··· Data under study

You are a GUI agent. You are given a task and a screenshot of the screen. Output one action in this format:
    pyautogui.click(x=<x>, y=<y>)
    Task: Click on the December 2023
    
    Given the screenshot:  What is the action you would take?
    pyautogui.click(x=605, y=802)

······
··· Data under study

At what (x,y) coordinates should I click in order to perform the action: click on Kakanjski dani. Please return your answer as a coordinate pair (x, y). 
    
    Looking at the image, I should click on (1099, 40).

······
··· Data under study

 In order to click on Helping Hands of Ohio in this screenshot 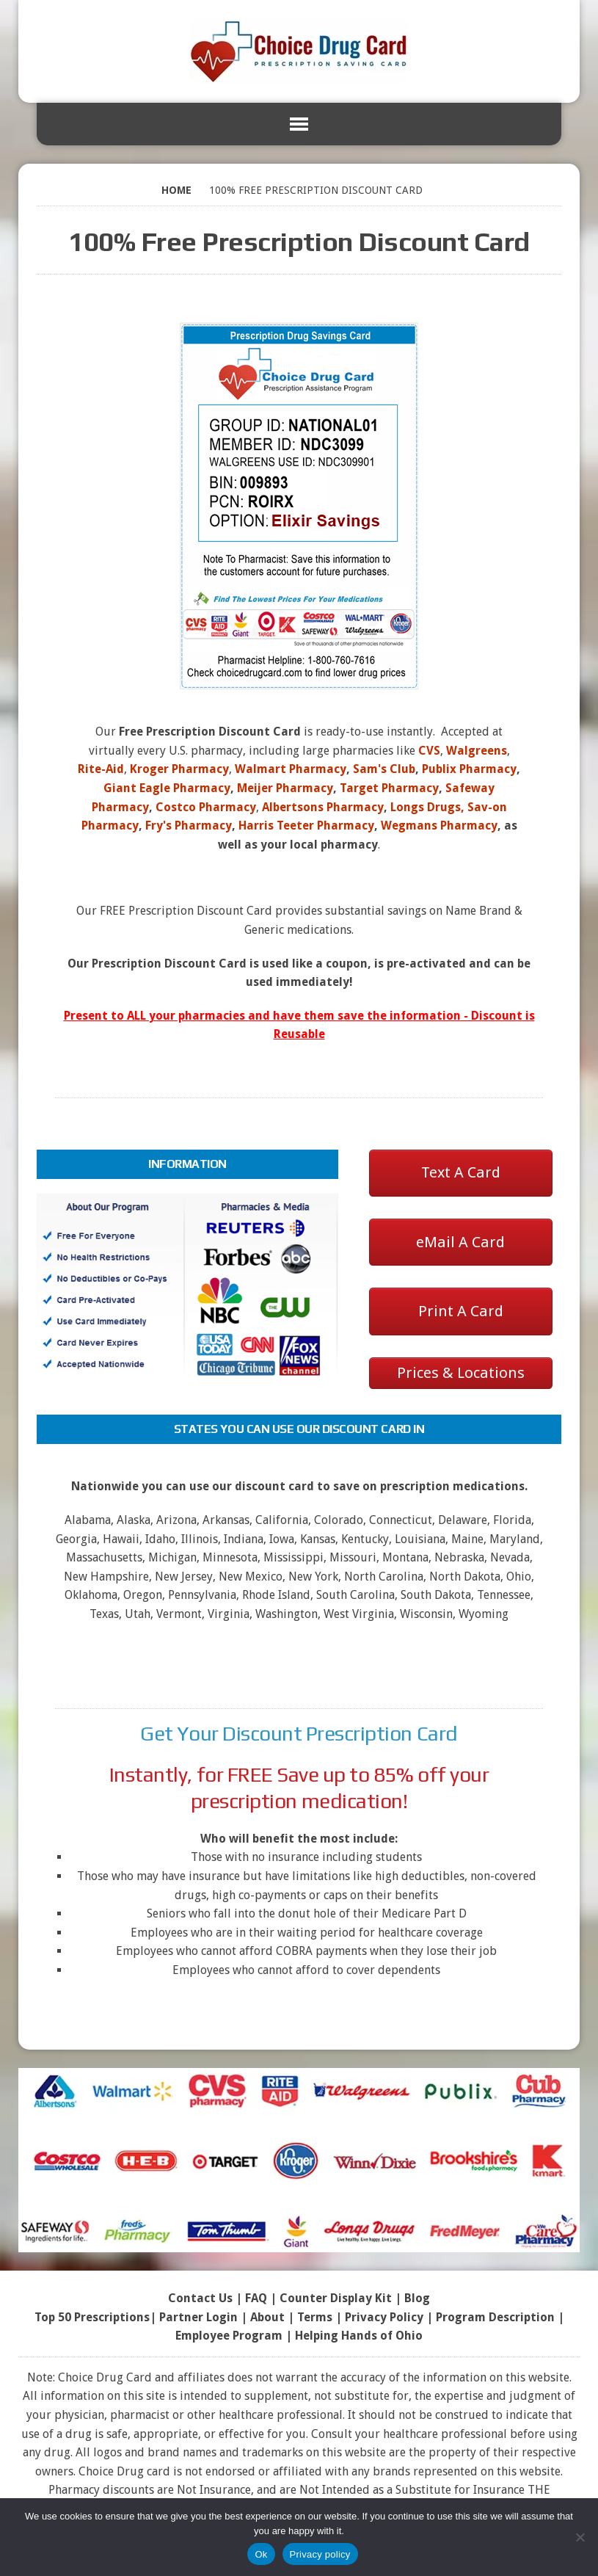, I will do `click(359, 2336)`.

······

• _Required work_
Return exactly the lines above from the line that has "You are a GUI" through the line that has "Task: Click on the December 2023", inclusive, and nothing else.

• _Your response_
You are a GUI agent. You are given a task and a screenshot of the screen. Output one action in this format:
    pyautogui.click(x=<x>, y=<y>)
    Task: Click on the December 2023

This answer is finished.